Um uniforme surrado das batalhas vencidas,
Um cajado e uma velha bíblia.
Sem paramentos,
Sem ouro,
Sem mitra,
"Franciscanamente" rico.
Recebido foi com intimidade por Pedro:
- Entre amigo, quisera todo Karol fosse santo como tu.
- Entre amigo, sabemos qual Karol tu foste.
- Entre amigo, mas ainda há uma Carol sem fé...
Ainda Carol que mente...
Ainda Carol que se avilta...
Ainda Carol serpente...
Que envergonha os pais,
Que desperdiça a vida.
- Alegra-te amigo, tu salvaste Marias, Joanas e uma Carol.
Ah! Se inda houvesse a foice,
Se inda fosse o martelo...
Carol perderia as mãos,
Carol perderia a liberdade,
Carol perderia a vida,
E o pai perderia Carol,
E a mãe perderia o pai.
- Bem-vindo, Karol Wojtyla, que a Carol do mundo tem tempo.
E Karol Wojtyla se aquietou pensativo.
Tinha salvado Carol, da foice e do martelo.

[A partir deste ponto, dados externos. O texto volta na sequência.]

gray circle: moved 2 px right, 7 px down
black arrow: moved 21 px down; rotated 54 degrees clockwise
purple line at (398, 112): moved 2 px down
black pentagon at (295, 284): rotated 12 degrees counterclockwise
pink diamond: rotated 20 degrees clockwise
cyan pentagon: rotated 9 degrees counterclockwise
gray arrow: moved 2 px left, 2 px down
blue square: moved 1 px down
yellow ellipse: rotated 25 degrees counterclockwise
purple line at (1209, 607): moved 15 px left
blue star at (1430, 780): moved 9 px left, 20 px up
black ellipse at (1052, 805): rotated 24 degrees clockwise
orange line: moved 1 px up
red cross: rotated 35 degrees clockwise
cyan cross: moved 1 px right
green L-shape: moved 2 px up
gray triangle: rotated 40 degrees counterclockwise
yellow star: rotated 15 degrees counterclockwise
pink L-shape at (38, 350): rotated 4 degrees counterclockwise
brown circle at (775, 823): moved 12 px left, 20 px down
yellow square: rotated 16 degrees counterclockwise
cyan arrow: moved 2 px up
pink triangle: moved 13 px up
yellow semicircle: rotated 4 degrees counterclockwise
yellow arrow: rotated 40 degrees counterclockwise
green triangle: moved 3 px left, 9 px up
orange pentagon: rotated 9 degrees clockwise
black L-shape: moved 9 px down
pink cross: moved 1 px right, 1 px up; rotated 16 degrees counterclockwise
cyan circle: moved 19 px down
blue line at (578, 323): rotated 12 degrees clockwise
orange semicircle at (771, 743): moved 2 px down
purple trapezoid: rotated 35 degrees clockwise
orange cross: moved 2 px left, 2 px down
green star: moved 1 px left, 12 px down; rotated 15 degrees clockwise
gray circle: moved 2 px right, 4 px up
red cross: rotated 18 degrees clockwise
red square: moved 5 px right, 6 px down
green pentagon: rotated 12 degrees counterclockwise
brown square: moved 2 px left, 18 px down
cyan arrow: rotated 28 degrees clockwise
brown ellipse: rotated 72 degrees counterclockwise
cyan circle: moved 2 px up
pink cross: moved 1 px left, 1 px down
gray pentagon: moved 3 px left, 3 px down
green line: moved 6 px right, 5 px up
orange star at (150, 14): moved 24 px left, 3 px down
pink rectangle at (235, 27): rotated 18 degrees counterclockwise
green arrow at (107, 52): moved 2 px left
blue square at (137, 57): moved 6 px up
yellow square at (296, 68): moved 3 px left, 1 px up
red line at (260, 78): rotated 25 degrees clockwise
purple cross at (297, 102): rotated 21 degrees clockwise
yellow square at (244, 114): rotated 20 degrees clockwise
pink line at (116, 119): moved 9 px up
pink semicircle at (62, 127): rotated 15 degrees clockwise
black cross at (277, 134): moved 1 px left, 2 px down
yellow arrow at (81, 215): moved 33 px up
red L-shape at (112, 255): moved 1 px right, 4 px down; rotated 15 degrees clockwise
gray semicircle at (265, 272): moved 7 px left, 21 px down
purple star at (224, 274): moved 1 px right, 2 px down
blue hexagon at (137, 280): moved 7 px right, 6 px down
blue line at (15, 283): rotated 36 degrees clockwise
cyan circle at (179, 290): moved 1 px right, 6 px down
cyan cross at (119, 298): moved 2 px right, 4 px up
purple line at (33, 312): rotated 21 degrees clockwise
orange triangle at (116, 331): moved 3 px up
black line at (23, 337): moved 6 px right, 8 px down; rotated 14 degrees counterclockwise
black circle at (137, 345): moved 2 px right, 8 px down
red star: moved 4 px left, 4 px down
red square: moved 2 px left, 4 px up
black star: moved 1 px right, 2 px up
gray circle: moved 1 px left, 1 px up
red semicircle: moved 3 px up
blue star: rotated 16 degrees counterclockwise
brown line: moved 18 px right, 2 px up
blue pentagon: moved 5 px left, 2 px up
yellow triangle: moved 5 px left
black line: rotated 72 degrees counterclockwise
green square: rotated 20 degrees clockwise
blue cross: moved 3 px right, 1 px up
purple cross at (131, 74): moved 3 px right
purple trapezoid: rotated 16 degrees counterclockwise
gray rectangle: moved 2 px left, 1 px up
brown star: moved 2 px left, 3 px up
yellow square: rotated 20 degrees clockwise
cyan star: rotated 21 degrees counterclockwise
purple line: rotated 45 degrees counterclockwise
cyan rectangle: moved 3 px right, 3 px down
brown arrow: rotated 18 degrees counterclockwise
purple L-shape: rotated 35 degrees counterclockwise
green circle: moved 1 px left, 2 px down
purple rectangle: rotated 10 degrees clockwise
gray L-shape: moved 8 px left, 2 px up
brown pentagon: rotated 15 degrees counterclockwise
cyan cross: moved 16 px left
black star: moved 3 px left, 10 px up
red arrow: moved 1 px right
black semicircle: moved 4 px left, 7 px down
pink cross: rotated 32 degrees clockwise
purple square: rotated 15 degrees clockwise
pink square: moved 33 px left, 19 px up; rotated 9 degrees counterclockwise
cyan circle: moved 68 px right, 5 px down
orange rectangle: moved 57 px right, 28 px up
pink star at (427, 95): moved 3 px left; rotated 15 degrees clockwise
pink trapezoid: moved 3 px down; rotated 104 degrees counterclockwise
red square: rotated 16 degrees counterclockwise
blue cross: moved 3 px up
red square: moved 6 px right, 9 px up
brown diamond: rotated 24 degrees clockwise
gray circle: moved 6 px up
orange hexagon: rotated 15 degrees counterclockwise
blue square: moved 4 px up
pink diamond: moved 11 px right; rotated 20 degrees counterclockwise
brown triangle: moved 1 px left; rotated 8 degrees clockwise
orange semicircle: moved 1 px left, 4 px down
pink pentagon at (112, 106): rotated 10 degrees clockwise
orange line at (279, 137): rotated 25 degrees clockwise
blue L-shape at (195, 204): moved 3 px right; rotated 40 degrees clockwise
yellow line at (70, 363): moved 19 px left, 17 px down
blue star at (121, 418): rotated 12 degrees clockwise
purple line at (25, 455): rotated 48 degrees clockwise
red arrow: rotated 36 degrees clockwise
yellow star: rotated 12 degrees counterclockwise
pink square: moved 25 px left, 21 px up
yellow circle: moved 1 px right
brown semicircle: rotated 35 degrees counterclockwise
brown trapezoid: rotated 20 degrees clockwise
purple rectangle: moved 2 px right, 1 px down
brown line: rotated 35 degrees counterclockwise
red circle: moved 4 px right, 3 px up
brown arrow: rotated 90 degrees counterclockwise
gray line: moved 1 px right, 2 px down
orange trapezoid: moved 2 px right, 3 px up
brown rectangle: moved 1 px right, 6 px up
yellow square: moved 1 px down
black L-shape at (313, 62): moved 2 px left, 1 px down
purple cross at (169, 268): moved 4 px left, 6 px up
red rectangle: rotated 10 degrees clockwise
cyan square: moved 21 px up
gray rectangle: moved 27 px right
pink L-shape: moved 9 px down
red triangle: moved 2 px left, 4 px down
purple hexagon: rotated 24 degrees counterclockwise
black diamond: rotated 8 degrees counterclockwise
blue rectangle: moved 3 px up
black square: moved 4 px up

Mas subiu aos céus, com um olho no novo inferno.
A Visão
A VISÃO
O poeta sente frio,
Surge um rio álgido de entre seus dedos,
Tremores inexplicáveis destroem seus edifícios.
Perdido, não mais sabe onde está.
Escondido nas grutas fechadas dos seus medos,
Um grande frio, muitíssimo frio.
Agulhas no peito,
Algemas na língua,
Garganta seca.
Vontade de ser um deus,
De inventar novas seitas,
De parar o tempo,
Reinventar o espaço.
De morrer e ser Lázaro,
De ser bom e mau.
À visão da eleita,
O poeta é simples mortal.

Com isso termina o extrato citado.